The question of who gets to participate in a society because of their values and cultural awareness is the central question of Bertrand Bonello’s Zombi Child, a film that is quite unlike his previous work. Drawing visual inspiration from some of the great hysterical male auteurs of our time—David Lynch and Brian De Palma—Bonello deploys a loose structure to tell the stories of Clairvius Narcisse (Mackenson Bijou), a Haitian man who was turned into a zombie and forced to work on a sugar plantation, and of Fanny (Louise Labeque), the white, lovesick friend of his granddaughter Mélissa (Wislanda Louimat), who attends an all-girls school in Paris.
In the first glimpse of present-day France, a fifty-something, white male teacher tells his class that the idea of history as a consistent march toward progress is false: looking at the world, it’s apparent that the values of the Republic sputter rather than confidently advance, and that they are unevenly distributed. (This teacher, only glimpsed in this scene, is played by Patrick Boucheron, a medievalist professor who co-edited France in the World: A New Global History, an expansive, decentralized history of the country in response to groups of blood and soil nationalists who called for a “Frencher” curriculum after the 2015 terror attacks.) Yet all but two of the girls he’s lecturing are white; this is, after all, a maison d’éducation de la Légion d’honneur, a boarding school founded by Napoleon for the daughters, granddaughters, and great-granddaughters of Legion of Honor recipients. The lack of diversity in the room is a reflection of the award, which has been reserved for exemplary leadership in military service and a certain level of distinction in the field—the type of achievements that are easier to reach if you’re born into a situation where you don’t have to deal with systemic racism, sexism, or economic hardships.
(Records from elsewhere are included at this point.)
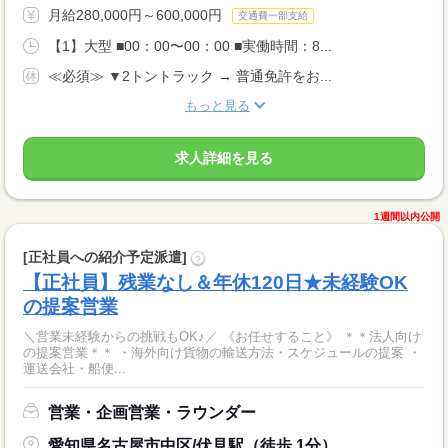
月給280,000円～600,000円
交通費一部支給
【1】大型 ■00：00〜00：00 ■実働時間：8...
≪必須≫ ▼2トントラック → 普通免許をお...
もっと見る
求人詳細を見る
1週間以内公開
[正社員への紹介予定派遣]
?
【正社員】残業なし＆年休120日★未経験OK
の提案営業
＼営業未経験からの挑戦もOK♪／ 《お任せすること》 ＊＊法人向け
の提案営業＊＊ ・海外向け貨物の輸送方法・スケジュールの提案 ・
運送会社・船便...
営業・企画営業・ラウンダー
愛知県名古屋市中区/伏見駅（徒歩 1分）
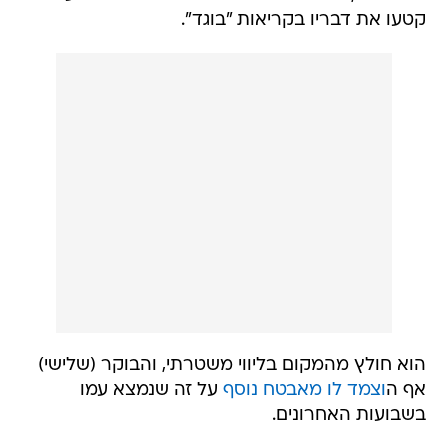
קטעו את דבריו בקריאות "בוגד".
הוא חולץ מהמקום בליווי משטרתי, והבוקר (שלישי)
אף ה
וצמד לו מאבטח נוסף
על זה שנמצא עמו
בשבועות האחרונים.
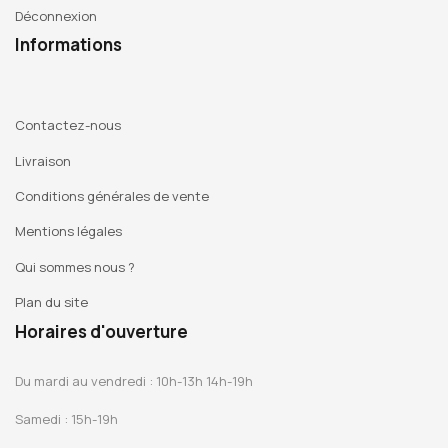
Déconnexion
Informations
Contactez-nous
Livraison
Conditions générales de vente
Mentions légales
Qui sommes nous ?
Plan du site
Horaires d'ouverture
Du mardi au vendredi : 10h-13h 14h-19h
Samedi : 15h-19h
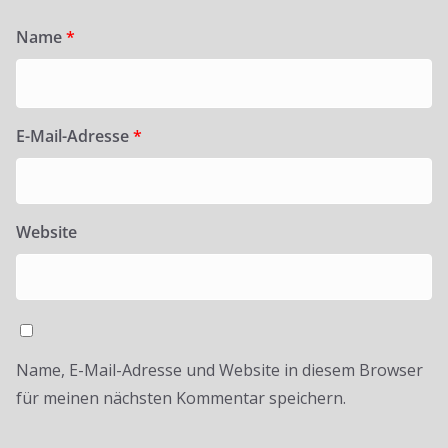
Name
*
E-Mail-Adresse
*
Website
Name, E-Mail-Adresse und Website in diesem Browser
für meinen nächsten Kommentar speichern.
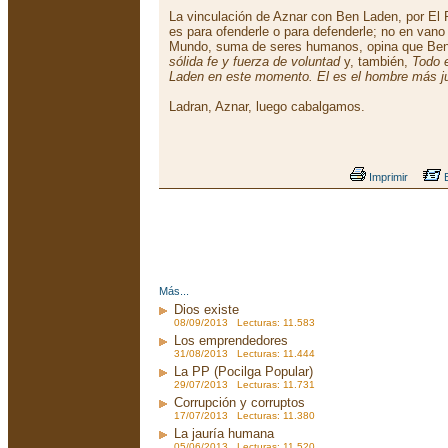
La vinculación de Aznar con Ben Laden, por El P
es para ofenderle o para defenderle; no en vano
Mundo, suma de seres humanos, opina que Be
sólida fe y fuerza de voluntad
y, también,
Todo 
Laden en este momento. El es el hombre más j
Ladran, Aznar, luego cabalgamos.
Imprimir
E
Más...
Dios existe
08/09/2013 Lecturas: 11.583
Los emprendedores
31/08/2013 Lecturas: 11.444
La PP (Pocilga Popular)
29/07/2013 Lecturas: 11.731
Corrupción y corruptos
17/07/2013 Lecturas: 11.380
La jauría humana
05/06/2013 Lecturas: 11.520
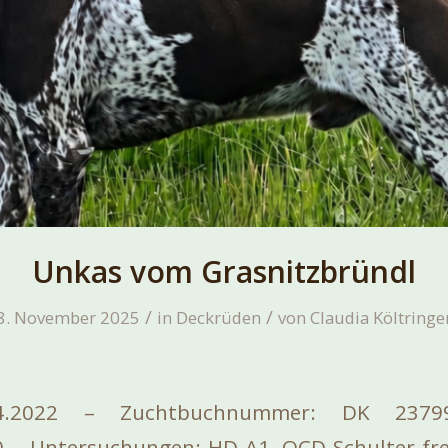
Unkas vom Grasnitzbründl
/
/
8. November 2025
in
Deckrüden
von
Claudia Költringe
04.2022 – Zuchtbuchnummer: DK 237
– Untersuchungen: HD-A1, OCD-Schulter-frei,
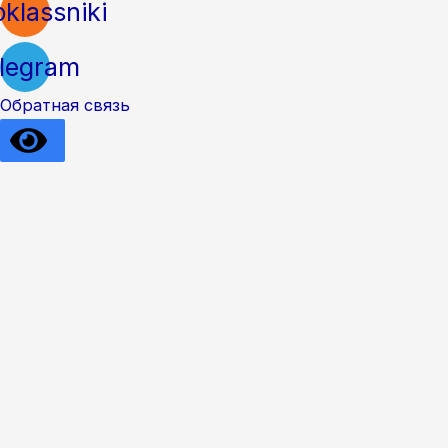
klassniki
legram
Обратная связь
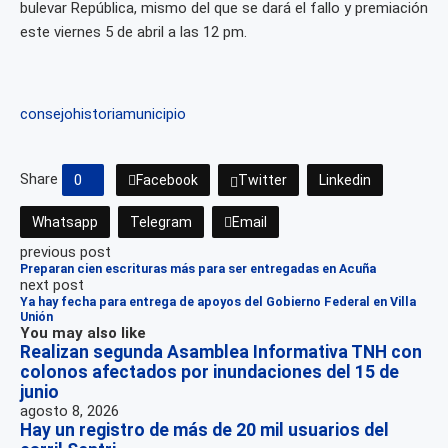
bulevar República, mismo del que se dará el fallo y premiación
este viernes 5 de abril a las 12 pm.
consejo
historia
municipio
Share
0
Facebook
Twitter
Linkedin
Whatsapp
Telegram
Email
previous post
Preparan cien escrituras más para ser entregadas en Acuña
next post
Ya hay fecha para entrega de apoyos del Gobierno Federal en Villa
Unión
You may also like
Realizan segunda Asamblea Informativa TNH con
colonos afectados por inundaciones del 15 de
junio
agosto 8, 2026
Hay un registro de más de 20 mil usuarios del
Mélissa is the quiet new girl who fascinates Fanny—aside from the fact that they like the same clothes and music, they also love horror, particularly by Stephen King, himself a former teacher who expressed male discomfort with women’s libin Carrie. (There are several dreamlike scenes of the girls getting dressed in a locker room, yet nobody gets pelted with tampons.) Fanny has no doubt confused Mélissa’s silence for intrigue, because, as many privileged teenage girls do, it’s far more interesting to imagine things that aren’t there than fully focus on the dull rhythms of homework and tests, or the limited social circles of school. Fanny’s predisposition to fantasy is also evident in her daydreams and gushy love letters (emails? iMessages? WhatsApp voice recordings?) to Pablo, a boy who, with his long hair, lean muscles, and totally sick motorcycle, is more an idea of a boyfriend than an actual teenage boy; in one missive, she invents a Sapphic encounter that she rejected for his sake. In the limited, safe way that she can, Fanny is rebelling against the rigid rhythms of her school life, even though she isn’t entirely conscious of it—when talking about Mélissa, she only cites their similar tastes. She advocates for Mélissa to join her “sorority,” a group of three other girls whose questions about and directed at Mélissa, Haiti, and Vodou are more straightforwardly racist.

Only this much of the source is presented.